At his death his party was carved in two by his widow, V.N. Janaki, and his political protégé, actress Jayalalitha Jayaram (see, below). Janaki had been appointed to succeed her husband as chief minister on Jan.3, 1988. But before the month was out fierce fighting erupted on the assembly floor during a vote of confidence on the new government. After the incident, Gandhi sacked the three week-old administration and placed Tamil Nadu under president’s rule. The recent elections were the first since then.

Never before had a state election campaign been so boisterous and colourful. Larger-than-life portraits of party leaders stared down from city walls. For hours people lined streets to hear candidates – many of them film stars – plead for votes. Loudspeakers incessantly blared political rhetoric. Yet through the din and glitter, the 35 million electorate sent out an unmistakable message – the Tamils wanted a strong, regional party to govern them. The DMK was the clear favourite in both urban and rural areas. Voters seemed to ignore glamour, opting instead for candidates who had links to their constituencies. Although his popularity rivaled MGR’s, actor Sivaji Ganesan lost to his DMK opponent by a huge margin of 10,000 votes.

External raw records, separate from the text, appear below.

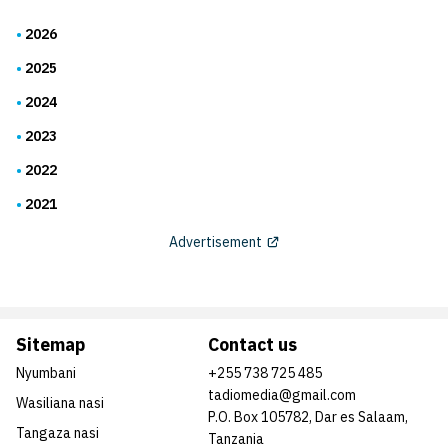
2026
2025
2024
2023
2022
2021
Advertisement
Sitemap
Contact us
Nyumbani
+255 738 725 485
tadiomedia@gmail.com
Wasiliana nasi
P.O. Box 105782, Dar es Salaam,
Tangaza nasi
Tanzania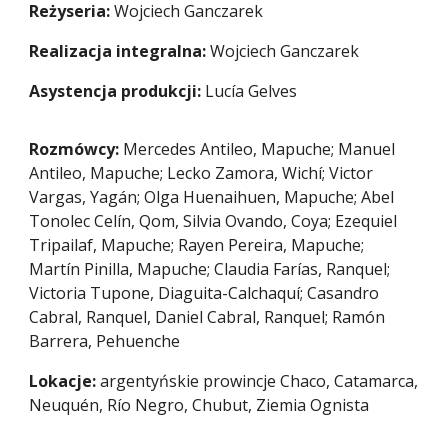
Reżyseria:
Wojciech Ganczarek
Re
alizacja integralna
:
Wojciech Ganczarek
Asystencja produkcji:
Lucía Gelves
Rozmówcy:
Mercedes Antileo, Mapuche; Manuel
Antileo, Mapuche; Lecko Zamora, Wichí; Victor
Vargas, Yagán; Olga Huenaihuen, Mapuche; Abel
Tonolec Celín, Qom, Silvia Ovando, Coya; Ezequiel
Tripailaf, Mapuche; Rayen Pereira, Mapuche;
Martín Pinilla, Mapuche; Claudia Farías, Ranquel;
Victoria Tupone, Diaguita-Calchaquí; Casandro
Cabral, Ranquel, Daniel Cabral, Ranquel; Ramón
Barrera, Pehuenche
Lokacje
:
argentyńskie prowincje Chaco, Catamarca,
Neuquén, Río Negro, Chubut, Ziemia Ognista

Of the major parties, the DMK had the shortest and most specific program. Although the party was originally built on anti-Hindi, Tamil chauvinism, this has changed over time. Among the DMK’s supporters was Haryana chief minister Devi Lal, who refuses to speak anything but Hindi. Yet Karunanidhi claimed the victory was a complete rejection of Gandhi’s ‘anti-Dravidian stance and his attempt to denigrate and obliterate the Dravidian sentiment.’ By race, the people of Tamil Nadu are Dravidians, and Tamil is a Dravidian language. Karunanidhi, however, benefited from the split in the AIADMK and from the strong backing he received from the national opposition National Front. Jayalalitha’s faction took the second largest number of seats, while Janaki’s could win only one.

Despite his boasts at Gandhi’s expense, Karunanidhi adopted a conciliatory tone after his victory. ‘I know that some people have talked ill of us, carried on a campaign of calumny against us and some have stabbed us in the back,’ he said. ‘But we should not be vindictive.’ Still, bumpy times may lie ahead in relations between Delhi and Madras. Sri Lanka is likely to be the chief obstacle. Asked if he would call for the complete withdrawal of Indian forces from the island nation, Karunanidhi replied cautiously: ‘We would like to study how the governments have so far tackled the problem and come to a decision.’ But he warned that his government ‘would continue to struggle for a just, peaceful and durable solution to the problems of the people of Tamil Eelam.’ Karunanidhi also hinted that separatist Liberation Tigers of Tamil Eelam leader Velupillai Prabhakaran supported him. ‘He believes that the DMK will help him find a peaceful and just settlement of the Tamil question,’ he claimed.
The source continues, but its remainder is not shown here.